Your objective: For this exercise, repeat every line of the material exactly.

● ● ●

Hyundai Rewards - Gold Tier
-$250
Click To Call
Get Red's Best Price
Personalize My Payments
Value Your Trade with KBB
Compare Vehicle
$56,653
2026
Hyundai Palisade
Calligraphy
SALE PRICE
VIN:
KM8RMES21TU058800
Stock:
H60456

● ● ●

Answer to the problem:
Hyundai Rewards - Gold Tier
-$250
Click To Call
Get Red's Best Price
Personalize My Payments
Value Your Trade with KBB
Compare Vehicle
$56,653
2026
Hyundai Palisade
Calligraphy
SALE PRICE
VIN:
KM8RMES21TU058800
Stock:
H60456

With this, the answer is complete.